Start of Entries provided
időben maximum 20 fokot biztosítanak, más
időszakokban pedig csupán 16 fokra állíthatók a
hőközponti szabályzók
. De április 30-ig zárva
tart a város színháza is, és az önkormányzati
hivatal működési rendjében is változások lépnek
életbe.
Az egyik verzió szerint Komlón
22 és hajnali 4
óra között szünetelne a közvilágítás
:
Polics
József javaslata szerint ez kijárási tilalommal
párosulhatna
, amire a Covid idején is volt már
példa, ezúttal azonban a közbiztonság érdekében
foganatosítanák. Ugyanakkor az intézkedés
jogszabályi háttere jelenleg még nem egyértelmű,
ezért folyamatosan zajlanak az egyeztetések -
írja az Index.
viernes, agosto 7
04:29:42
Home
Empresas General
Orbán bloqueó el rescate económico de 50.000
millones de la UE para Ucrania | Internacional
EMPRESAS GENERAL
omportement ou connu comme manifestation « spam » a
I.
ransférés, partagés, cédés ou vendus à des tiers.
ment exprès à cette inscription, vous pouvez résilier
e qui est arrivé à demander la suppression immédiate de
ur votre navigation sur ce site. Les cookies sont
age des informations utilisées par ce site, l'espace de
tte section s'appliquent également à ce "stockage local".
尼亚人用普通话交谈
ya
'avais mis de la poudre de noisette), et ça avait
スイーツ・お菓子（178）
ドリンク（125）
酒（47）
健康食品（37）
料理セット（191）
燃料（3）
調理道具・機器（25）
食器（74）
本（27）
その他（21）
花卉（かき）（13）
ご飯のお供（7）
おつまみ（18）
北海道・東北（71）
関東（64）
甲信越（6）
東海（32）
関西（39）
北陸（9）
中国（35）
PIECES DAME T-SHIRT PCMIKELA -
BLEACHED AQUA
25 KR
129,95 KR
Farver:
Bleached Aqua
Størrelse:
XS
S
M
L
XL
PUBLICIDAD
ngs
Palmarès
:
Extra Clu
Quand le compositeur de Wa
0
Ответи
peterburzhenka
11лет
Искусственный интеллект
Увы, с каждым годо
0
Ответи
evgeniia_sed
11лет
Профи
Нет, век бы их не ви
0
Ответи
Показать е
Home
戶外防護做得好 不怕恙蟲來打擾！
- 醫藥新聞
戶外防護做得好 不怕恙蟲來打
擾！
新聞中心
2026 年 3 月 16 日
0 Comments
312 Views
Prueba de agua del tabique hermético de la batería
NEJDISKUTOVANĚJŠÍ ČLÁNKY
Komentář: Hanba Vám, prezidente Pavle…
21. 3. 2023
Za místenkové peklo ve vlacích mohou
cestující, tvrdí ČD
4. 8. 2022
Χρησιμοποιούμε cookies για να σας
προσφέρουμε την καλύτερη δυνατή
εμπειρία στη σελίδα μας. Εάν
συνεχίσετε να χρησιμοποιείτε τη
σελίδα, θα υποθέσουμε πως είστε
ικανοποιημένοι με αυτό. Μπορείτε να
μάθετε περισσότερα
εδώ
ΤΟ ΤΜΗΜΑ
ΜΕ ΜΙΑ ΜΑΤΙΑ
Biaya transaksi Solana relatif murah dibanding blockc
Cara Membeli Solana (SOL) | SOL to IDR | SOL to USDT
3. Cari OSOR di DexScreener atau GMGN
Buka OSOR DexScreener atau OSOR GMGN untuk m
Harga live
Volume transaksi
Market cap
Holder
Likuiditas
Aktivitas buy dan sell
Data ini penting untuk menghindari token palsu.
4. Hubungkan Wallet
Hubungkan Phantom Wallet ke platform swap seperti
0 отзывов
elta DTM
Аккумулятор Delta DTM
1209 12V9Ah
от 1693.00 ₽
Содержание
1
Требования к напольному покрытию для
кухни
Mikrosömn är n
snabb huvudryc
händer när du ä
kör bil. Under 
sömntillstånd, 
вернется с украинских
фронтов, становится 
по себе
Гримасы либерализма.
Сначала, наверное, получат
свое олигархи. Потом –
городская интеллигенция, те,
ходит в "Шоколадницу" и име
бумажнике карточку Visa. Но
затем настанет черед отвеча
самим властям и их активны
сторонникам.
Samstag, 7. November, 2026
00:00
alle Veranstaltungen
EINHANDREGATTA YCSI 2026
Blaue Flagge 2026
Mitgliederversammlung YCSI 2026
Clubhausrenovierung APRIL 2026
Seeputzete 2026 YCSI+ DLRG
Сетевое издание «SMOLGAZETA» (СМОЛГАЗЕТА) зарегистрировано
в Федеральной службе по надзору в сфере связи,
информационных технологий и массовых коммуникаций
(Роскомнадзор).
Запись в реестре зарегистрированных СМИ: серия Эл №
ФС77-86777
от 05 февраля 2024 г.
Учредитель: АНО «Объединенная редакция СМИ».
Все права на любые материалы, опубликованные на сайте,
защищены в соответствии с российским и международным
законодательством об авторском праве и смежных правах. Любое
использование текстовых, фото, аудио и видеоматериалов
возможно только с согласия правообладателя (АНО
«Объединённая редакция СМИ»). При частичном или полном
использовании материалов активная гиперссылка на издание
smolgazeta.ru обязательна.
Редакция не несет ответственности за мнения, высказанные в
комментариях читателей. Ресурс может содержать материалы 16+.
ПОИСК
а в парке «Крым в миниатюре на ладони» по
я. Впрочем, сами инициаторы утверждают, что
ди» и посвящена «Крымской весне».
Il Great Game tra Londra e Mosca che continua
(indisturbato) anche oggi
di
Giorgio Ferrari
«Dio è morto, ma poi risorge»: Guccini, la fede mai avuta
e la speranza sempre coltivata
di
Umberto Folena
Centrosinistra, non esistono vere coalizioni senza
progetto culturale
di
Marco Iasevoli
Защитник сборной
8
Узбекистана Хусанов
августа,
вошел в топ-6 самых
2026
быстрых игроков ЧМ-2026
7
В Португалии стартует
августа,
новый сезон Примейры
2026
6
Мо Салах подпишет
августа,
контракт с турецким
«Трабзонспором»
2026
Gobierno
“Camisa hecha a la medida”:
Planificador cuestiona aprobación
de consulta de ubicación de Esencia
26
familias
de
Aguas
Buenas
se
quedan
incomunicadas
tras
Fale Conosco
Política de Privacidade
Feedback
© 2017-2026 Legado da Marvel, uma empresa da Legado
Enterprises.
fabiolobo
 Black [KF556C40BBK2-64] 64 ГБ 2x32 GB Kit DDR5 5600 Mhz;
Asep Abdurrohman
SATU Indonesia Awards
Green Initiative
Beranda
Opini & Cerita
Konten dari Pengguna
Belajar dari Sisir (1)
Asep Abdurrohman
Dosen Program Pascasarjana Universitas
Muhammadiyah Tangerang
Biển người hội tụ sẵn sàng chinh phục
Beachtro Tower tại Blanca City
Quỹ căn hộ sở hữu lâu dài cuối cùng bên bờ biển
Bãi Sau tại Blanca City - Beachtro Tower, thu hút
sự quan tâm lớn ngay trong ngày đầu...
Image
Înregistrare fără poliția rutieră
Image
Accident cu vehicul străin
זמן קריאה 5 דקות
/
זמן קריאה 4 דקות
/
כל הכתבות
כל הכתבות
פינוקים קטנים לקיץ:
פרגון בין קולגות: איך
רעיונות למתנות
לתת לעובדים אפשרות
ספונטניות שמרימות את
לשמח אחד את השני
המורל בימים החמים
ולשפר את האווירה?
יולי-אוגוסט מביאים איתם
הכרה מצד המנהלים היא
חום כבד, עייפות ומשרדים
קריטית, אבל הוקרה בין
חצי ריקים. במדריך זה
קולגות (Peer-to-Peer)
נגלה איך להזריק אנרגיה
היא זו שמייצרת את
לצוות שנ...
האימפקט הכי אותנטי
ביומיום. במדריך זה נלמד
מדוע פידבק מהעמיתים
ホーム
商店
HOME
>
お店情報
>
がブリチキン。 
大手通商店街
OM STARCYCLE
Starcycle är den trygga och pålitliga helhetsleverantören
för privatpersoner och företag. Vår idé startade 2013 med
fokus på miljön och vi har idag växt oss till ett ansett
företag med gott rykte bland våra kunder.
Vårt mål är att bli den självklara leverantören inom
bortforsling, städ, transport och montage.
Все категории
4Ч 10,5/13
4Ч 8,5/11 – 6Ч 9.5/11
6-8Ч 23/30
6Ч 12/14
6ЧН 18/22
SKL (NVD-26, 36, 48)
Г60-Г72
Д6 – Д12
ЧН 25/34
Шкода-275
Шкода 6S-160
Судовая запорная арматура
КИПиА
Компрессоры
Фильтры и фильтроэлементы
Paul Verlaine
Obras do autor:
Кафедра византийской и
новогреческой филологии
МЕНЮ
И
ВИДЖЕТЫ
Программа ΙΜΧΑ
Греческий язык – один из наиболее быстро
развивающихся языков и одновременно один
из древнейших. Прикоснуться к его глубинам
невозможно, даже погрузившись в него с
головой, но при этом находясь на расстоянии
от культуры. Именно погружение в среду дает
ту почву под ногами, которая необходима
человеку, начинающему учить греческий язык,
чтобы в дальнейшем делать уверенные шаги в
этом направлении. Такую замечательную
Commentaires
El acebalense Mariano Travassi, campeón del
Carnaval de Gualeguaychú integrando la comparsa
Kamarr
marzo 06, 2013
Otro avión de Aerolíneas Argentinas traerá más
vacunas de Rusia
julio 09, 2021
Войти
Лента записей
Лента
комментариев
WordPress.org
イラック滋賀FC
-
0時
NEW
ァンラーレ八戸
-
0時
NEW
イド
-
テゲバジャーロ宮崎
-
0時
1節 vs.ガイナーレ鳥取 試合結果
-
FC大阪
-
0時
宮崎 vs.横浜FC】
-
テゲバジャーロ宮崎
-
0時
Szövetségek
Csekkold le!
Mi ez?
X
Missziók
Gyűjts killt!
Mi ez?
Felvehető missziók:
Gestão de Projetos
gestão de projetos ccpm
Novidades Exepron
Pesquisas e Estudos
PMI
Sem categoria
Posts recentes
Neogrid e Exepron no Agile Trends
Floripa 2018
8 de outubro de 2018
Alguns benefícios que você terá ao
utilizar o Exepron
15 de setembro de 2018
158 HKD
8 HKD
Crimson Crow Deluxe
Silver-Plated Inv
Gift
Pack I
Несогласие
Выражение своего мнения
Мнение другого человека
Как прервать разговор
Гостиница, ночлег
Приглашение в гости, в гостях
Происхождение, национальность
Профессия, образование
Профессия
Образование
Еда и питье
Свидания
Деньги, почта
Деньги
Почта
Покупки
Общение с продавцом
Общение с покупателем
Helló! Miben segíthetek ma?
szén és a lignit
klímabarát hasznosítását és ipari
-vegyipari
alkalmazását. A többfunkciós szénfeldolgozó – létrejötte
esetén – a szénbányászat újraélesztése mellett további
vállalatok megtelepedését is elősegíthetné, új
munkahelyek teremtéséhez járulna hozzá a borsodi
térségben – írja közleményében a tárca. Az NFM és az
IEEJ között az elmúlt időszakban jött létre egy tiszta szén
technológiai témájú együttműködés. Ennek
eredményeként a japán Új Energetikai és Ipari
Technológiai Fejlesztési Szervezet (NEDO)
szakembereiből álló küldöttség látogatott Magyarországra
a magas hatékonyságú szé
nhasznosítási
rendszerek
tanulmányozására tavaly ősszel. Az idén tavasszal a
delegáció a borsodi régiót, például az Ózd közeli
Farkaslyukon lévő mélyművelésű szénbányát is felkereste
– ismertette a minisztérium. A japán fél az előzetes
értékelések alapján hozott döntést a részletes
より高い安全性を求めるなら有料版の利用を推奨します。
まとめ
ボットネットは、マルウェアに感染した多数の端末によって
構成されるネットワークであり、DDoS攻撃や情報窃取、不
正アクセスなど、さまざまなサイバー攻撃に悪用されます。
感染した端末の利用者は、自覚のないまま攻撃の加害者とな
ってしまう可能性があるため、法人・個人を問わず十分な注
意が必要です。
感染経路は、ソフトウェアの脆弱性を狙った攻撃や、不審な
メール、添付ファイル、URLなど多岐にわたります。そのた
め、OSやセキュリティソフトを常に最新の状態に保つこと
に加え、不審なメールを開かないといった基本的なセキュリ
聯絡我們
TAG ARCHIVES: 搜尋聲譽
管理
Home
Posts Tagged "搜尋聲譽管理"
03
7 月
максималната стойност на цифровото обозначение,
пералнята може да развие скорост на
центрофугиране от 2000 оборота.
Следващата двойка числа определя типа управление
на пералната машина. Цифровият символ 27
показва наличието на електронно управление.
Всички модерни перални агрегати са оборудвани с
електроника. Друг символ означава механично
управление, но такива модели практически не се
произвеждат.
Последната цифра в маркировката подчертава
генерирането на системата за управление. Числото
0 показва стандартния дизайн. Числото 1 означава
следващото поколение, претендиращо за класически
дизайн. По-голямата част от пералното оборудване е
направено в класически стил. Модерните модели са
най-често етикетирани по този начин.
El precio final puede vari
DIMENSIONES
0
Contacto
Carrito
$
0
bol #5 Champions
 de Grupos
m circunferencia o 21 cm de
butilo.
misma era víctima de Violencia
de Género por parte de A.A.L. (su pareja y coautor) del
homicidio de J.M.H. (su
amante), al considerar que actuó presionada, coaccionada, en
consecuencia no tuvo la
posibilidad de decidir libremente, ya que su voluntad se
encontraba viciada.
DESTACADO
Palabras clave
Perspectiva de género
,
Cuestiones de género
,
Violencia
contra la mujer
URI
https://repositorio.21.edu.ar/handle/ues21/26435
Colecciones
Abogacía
End of Entries provided
Problem – Each line that mentions the string "Solana" must be copied from the listing.

Exercise result –
Biaya transaksi Solana relatif murah dibanding blockc
Cara Membeli Solana (SOL) | SOL to IDR | SOL to USDT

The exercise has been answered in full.